Cotton  farmers will have exciting new technology available within the next two to 10 years, including varieties with tolerance to an expanded list of insect pests and herbicides, as well as drought stress efficiency.
But along with new opportunities, advanced technology brings farmers new challenges in how they incorporate and manage new products, says Gaylon Morgan, Texas AgriLife Extension cotton specialist.
Morgan, addressing the cotton section of the Blackland Income Growth (BIG) conference in Waco, said variety selection remains one of the most important decisions farmers make all season. The up-front investment is significant, he said, and the varieties selected “dictate management for the rest of the season. In our variety trials, we’ve seen a yield difference of 15 percent to 30 percent between the best and worst varieties.”

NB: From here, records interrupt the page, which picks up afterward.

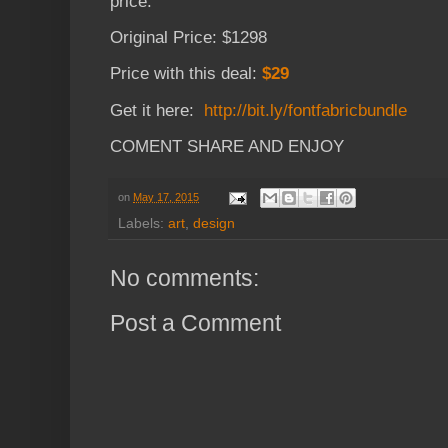
price.
Original Price: $1298
Price with this deal:
$29
Get it here:
http://bit.ly/fontfabricbundle
COMENT SHARE AND ENJOY
on
May 17, 2015
Labels:
art
,
design
No comments:
Post a Comment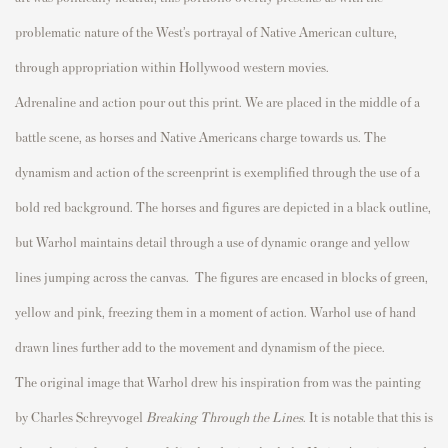
problematic nature of the West’s portrayal of Native American culture,
through appropriation within Hollywood western movies.
Adrenaline and action pour out this print. We are placed in the middle of a
battle scene, as horses and Native Americans charge towards us. The
dynamism and action of the screenprint is exemplified through the use of a
bold red background. The horses and figures are depicted in a black outline,
but Warhol maintains detail through a use of dynamic orange and yellow
lines jumping across the canvas. The figures are encased in blocks of green,
yellow and pink, freezing them in a moment of action. Warhol use of hand
drawn lines further add to the movement and dynamism of the piece.
The original image that Warhol drew his inspiration from was the painting
by Charles Schreyvogel
Breaking Through the Lines
. It is notable that this is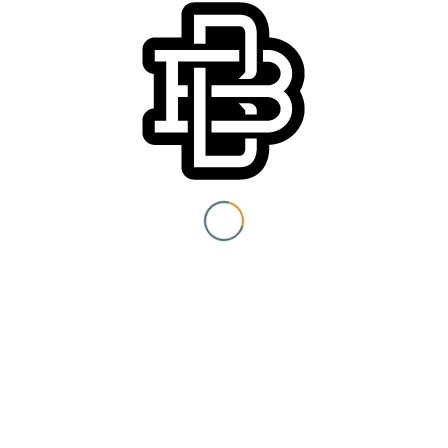
You must be 21+ to view
content
Website:
https://www.facebook.com/events/2037199863271622/
I am at least 21 years old.
Submit
You need to be at least 21 years old to continue.
Venue
Boomtown Brewery
700 Jackson St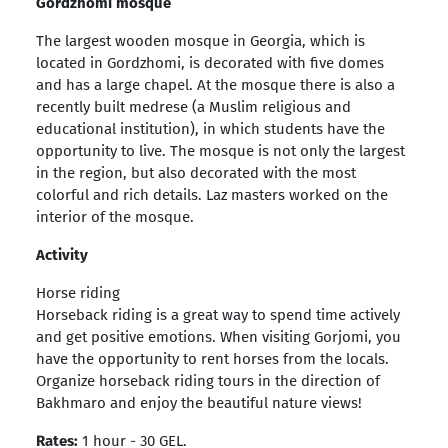
Gordzhomi mosque
The largest wooden mosque in Georgia, which is
located in Gordzhomi, is decorated with five domes
and has a large chapel. At the mosque there is also a
recently built medrese (a Muslim religious and
educational institution), in which students have the
opportunity to live. The mosque is not only the largest
in the region, but also decorated with the most
colorful and rich details. Laz masters worked on the
interior of the mosque.
Activity
Horse riding
Horseback riding is a great way to spend time actively
and get positive emotions. When visiting Gorjomi, you
have the opportunity to rent horses from the locals.
Organize horseback riding tours in the direction of
Bakhmaro and enjoy the beautiful nature views!
Rates:
1 hour - 30 GEL.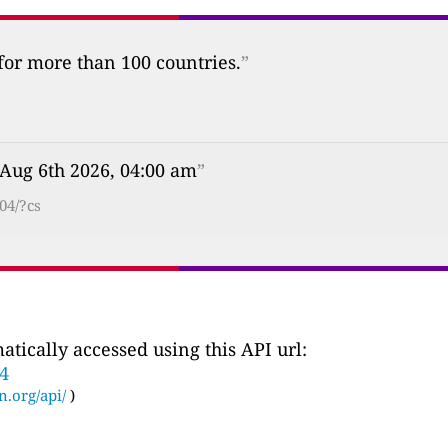
 for more than 100 countries.
”
 Aug 6th 2026, 04:00 am
”
04/?cs
tically accessed using this API url:
34
n.org/api/
)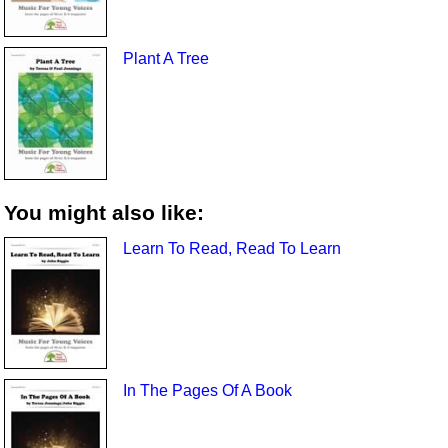
Plant A Tree
You might also like:
Learn To Read, Read To Learn
In The Pages Of A Book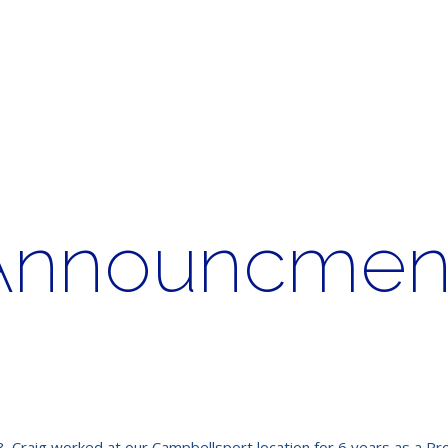
Announcment
 Craig worked at our Campbellsport location for 6 years as a Pro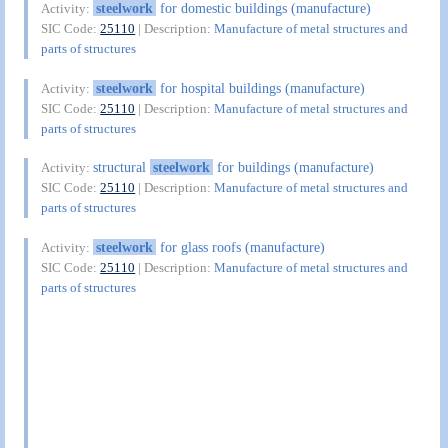
steelwork
for domestic buildings (manufacture)
Activity:
SIC Code:
25110
| Description:
Manufacture of metal structures and
parts of structures
steelwork
for hospital buildings (manufacture)
Activity:
SIC Code:
25110
| Description:
Manufacture of metal structures and
parts of structures
structural
steelwork
for buildings (manufacture)
Activity:
SIC Code:
25110
| Description:
Manufacture of metal structures and
parts of structures
steelwork
for glass roofs (manufacture)
Activity:
SIC Code:
25110
| Description:
Manufacture of metal structures and
parts of structures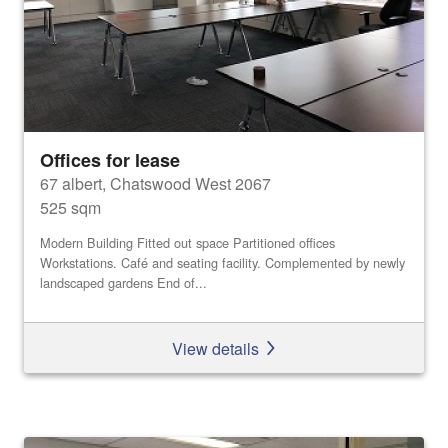
Offices for lease
67 albert, Chatswood West 2067
525 sqm
Modern Building Fitted out space Partitioned offices
Workstations. Café and seating facility. Complemented by newly
landscaped gardens End of...
View details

He said growers should always look at variety trial data before selecting a new variety. “We also recommend looking at several years’ of data and data from multiple locations, if available. Also, consider the yield limiting factors (drought, etc.) on each test location.”
Farmers can expect some unique offerings from seed companies within the next few years. He mentioned the Bayer CropScience FiberMax and Stoneville GlyTol varieties, some of which will be available this year in west Texas. In the next few years, FiberMax and Stoneville offerings will include varieties with multiple herbicide tolerance — glyphosate and Ignite. Also, within two or three years, the GlyTol lines will include insect resistance genes.
Phytogen is moving forward with 2, 4-D tolerant cotton varieties. Delta and Pine Land will have Dicamba tolerant cotton varieties, as well as drought tolerance. “Drought tolerant cotton varieties are probably seven years away,” Morgan said.
He said 2, 4-D tolerant cotton could be available by 2015. “We have some concern with 2, 4-D tolerance because of stalk destruction and volunteer cotton in active boll weevil eradication zones in Texas." Phytogen also is working on stacked gene cotton varieties with VipCot technology that could be available by 2012.
A Bollgard III cotton variety from DPL with improved worm management capabilities is also in the works. Other possibilities include varieties with lygus and nematode resistance packages in the distant future.
“These new technologies offer significant opportunities for cotton farmers,” Morgan said. “For one thing, they offer opportunity for increased competition among the seed companies. They also provide numerous options to control troublesome weed and insect pests and with multiple modes of action, which helps prevent resistance in weeds and insects.”
He said new products should give farmers more flexibility and yield stability.
But new products also offer new challenges. “The costs and economic risks could increase. Up-front expenses likely will be higher as more technologies are incorporated into the seed. We’re also wondering if farmers will have to buy the complete package of technology or if they will be able to choose just herbicide resistance.
“Volunteer cotton and cotton in rotation crops, already a serious concern, could be more difficult to manage with these stacked herbicide tolerant technologies. He also voiced concern about volatility and herbicide drift to non-tolerant cotton and to other adjacent crops. Plant injury from glyphosate drift can be subtle, he said. Not so with 2, 4-D or Dicamba.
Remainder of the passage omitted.